WHAT THIS TASK INVOLVES:
Below are lines of data; give the number of them that contain "인터페이스", and only that.

INPUT DATA:
┌──
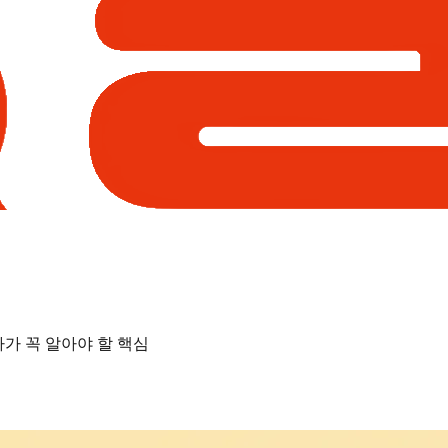
자가 꼭 알아야 할 핵심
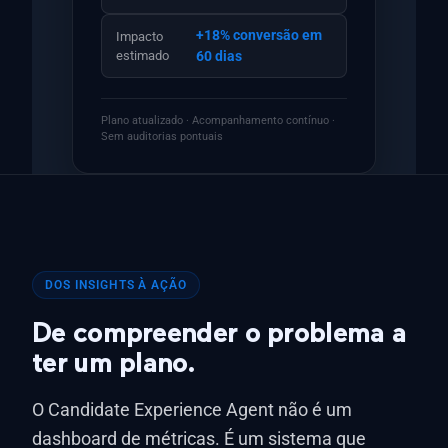
+18% conversão em
Impacto
estimado
60 dias
Plano atualizado · Acompanhamento contínuo ·
Sem auditorias pontuais
DOS INSIGHTS À AÇÃO
De compreender o problema a
ter um plano.
O Candidate Experience Agent não é um
dashboard de métricas. É um sistema que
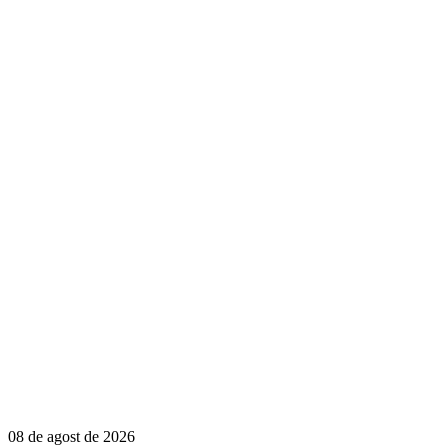
08 de agost de 2026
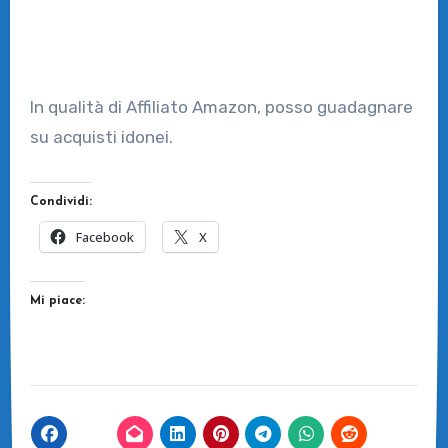
In qualità di Affiliato Amazon, posso guadagnare
su acquisti idonei.
Condividi:
Facebook
X
Mi piace:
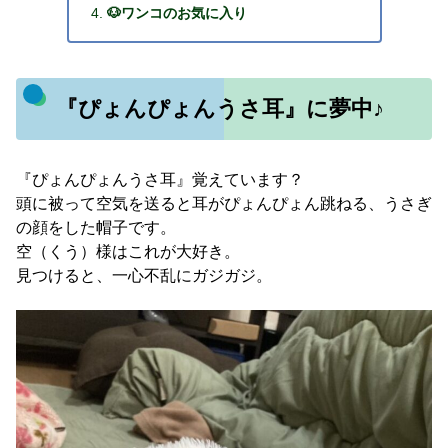
🐶ワンコのお気に入り
『ぴょんぴょんうさ耳』に夢中♪
『ぴょんぴょんうさ耳』覚えています？
頭に被って空気を送ると耳がぴょんぴょん跳ねる、うさぎ
の顔をした帽子です。
空（くう）様はこれが大好き。
見つけると、一心不乱にガジガジ。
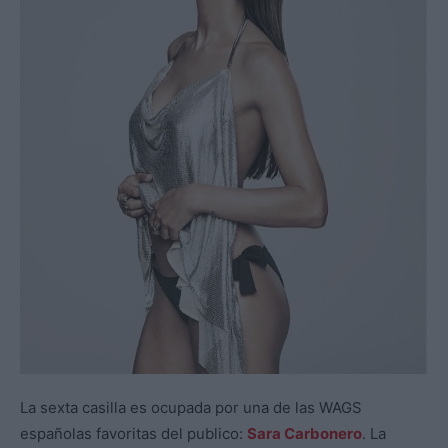
La sexta casilla es ocupada por una de las WAGS
españolas favoritas del publico:
Sara Carbonero
. La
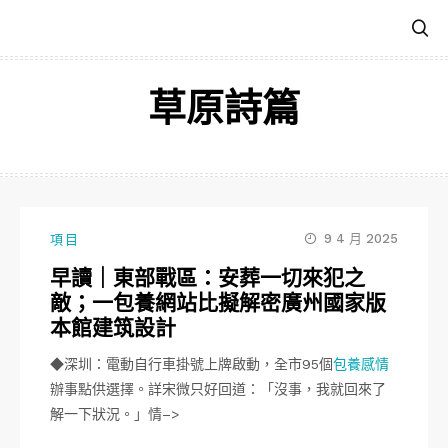
跳
至
主
要
草原詩篇
內
容
9 4 月 2025
項目
早讀｜東部戰區：安葬一切來犯之
敵；一包養網站比擬解密廣州國家版
本館建筑設計
◆深圳：電動自行車掛號上牌啟動，全市95個
包養感情
辦事點供選擇。詳宋微只好回道：「沒事，我就回來了
解一下狀況。」情–>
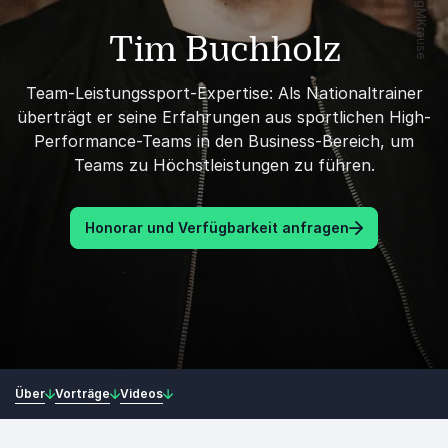
Tim Buchholz
Team-Leistungssport-Expertise: Als Nationaltrainer
überträgt er seine Erfahrungen aus sportlichen High-
Performance-Teams in den Business-Bereich, um
Teams zu Höchstleistungen zu führen.
Honorar und Verfügbarkeit anfragen
Über
Vorträge
Videos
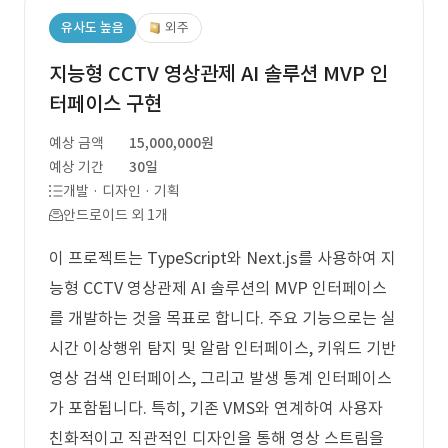
유사도 높음
외주
지능형 CCTV 영상관제 AI 솔루션 MVP 인
터페이스 구현
예상 금액
15,000,000원
예상 기간
30일
개발 · 디자인 · 기획
안드로이드 외 1개
이 프로젝트는 TypeScript와 Next.js를 사용하여 지
능형 CCTV 영상관제 AI 솔루션의 MVP 인터페이스
를 개발하는 것을 목표로 합니다. 주요 기능으로는 실
시간 이상행위 탐지 및 알람 인터페이스, 키워드 기반
영상 검색 인터페이스, 그리고 발생 통계 인터페이스
가 포함됩니다. 특히, 기존 VMS와 연계하여 사용자
친화적이고 직관적인 디자인을 통해 영상 스트림을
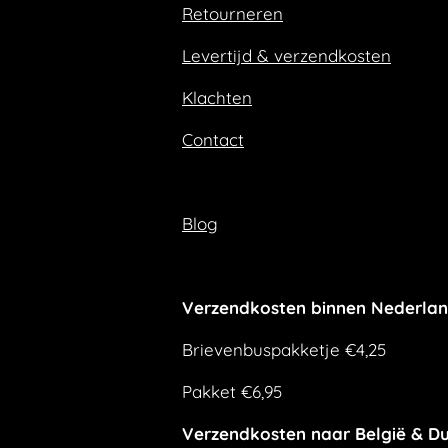
Retourneren
o
r
k
a
m
Levertijd & verzendkosten
Klachten
Contact
Blog
Verzendkosten binnen Nederla
Brievenbuspakketje €4,25
Pakket €6,95
Verzendkosten naar België & Du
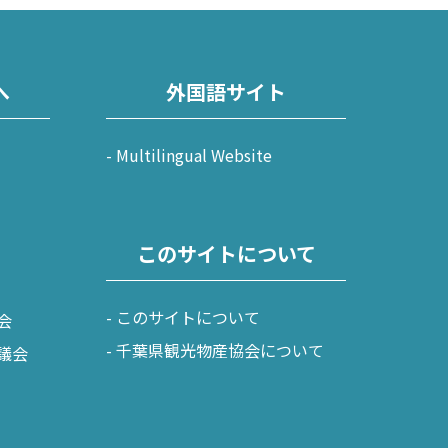
へ
外国語サイト
Multilingual Website
このサイトについて
このサイトについて
会
千葉県観光物産協会について
議会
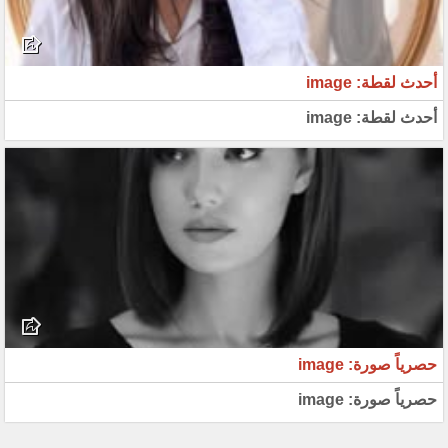
أحدث لقطة: image
أحدث لقطة: image
حصرياً صورة: image
حصرياً صورة: image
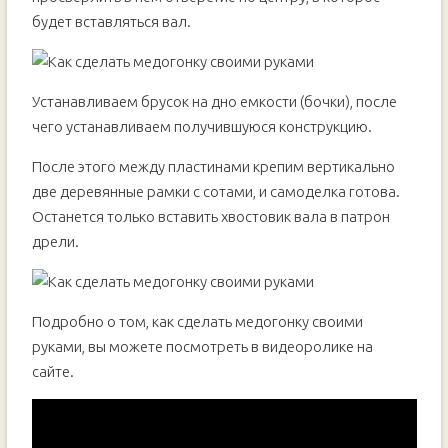
будет вставляться вал.
Устанавливаем брусок на дно емкости (бочки), после
чего устанавливаем получившуюся конструкцию.
После этого между пластинами крепим вертикально
две деревянные рамки с сотами, и самоделка готова.
Останется только вставить хвостовик вала в патрон
дрели.
Подробно о том, как сделать медогонку своими
руками, вы можете посмотреть в видеоролике на
сайте.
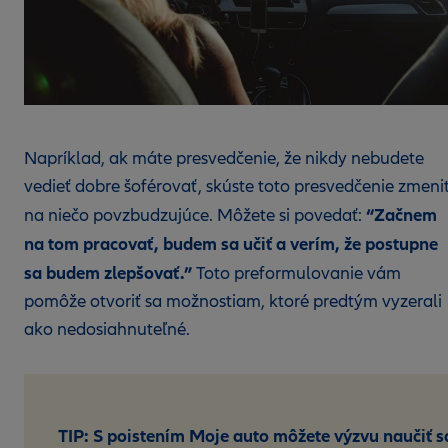
Napríklad, ak máte presvedčenie, že nikdy nebudete
vedieť dobre šoférovať, skúste toto presvedčenie zmeni
“Začnem
na niečo povzbudzujúce. Môžete si povedať:
na tom pracovať, budem sa učiť a verím, že postupne
sa budem zlepšovať.”
Toto preformulovanie vám
pomôže otvoriť sa možnostiam, ktoré predtým vyzerali
ako nedosiahnuteľné.
TIP: S poistením Moje auto môžete výzvu naučiť s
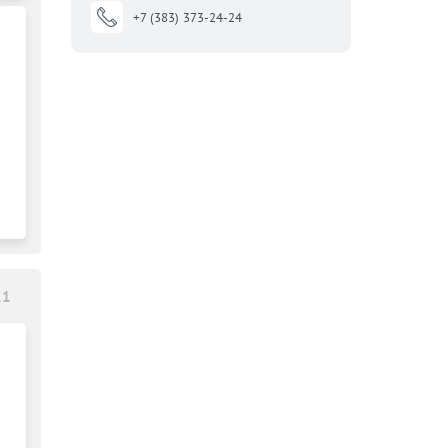
+7 (383) 373-24-24
11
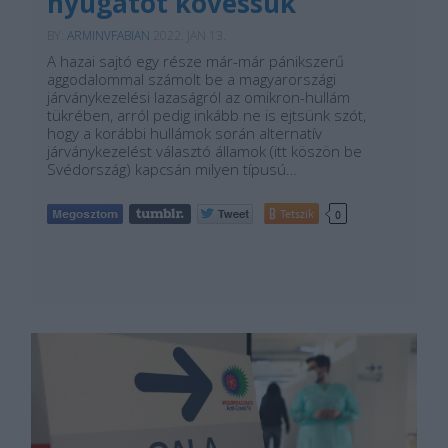
nyugatot kövessük
BY:
ARMINVFABIAN
2022. JAN 13.
A hazai sajtó egy része már-már pánikszerű
aggodalommal számolt be a magyarországi
járványkezelési lazaságról az omikron-hullám
tükrében, arról pedig inkább ne is ejtsünk szót,
hogy a korábbi hullámok során alternatív
járványkezelést választó államok (itt köszön be
Svédország) kapcsán milyen típusú…
Tetszik
0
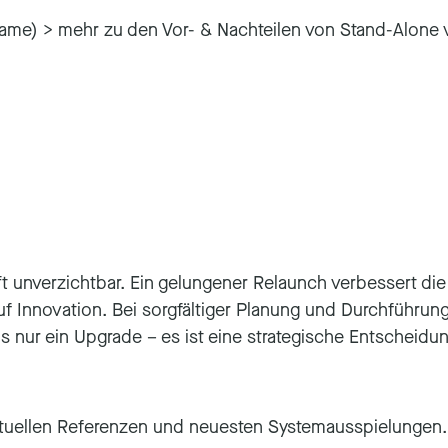
iframe) > mehr zu den Vor- & Nachteilen von Stand-Alone
oft unverzichtbar. Ein gelungener Relaunch verbessert die
auf Innovation. Bei sorgfältiger Planung und Durchführ
ls nur ein Upgrade – es ist eine strategische Entscheidu
aktuellen Referenzen und neuesten Systemausspielunge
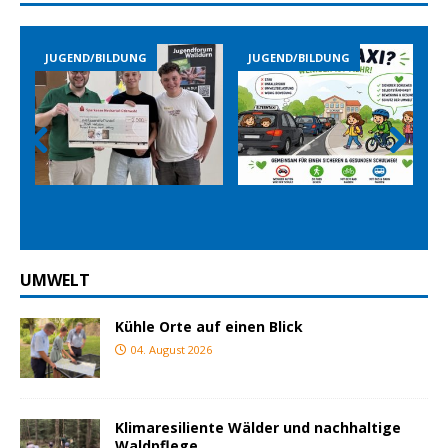
JUGEND/BILDUNG
JUGEND/BILDUNG
JUGEND
Prev
Nex
ious
t
UMWELT
Kühle Orte auf einen Blick
04. August 2026
Klimaresiliente Wälder und nachhaltige
Waldpflege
└──
RESPONSE:
3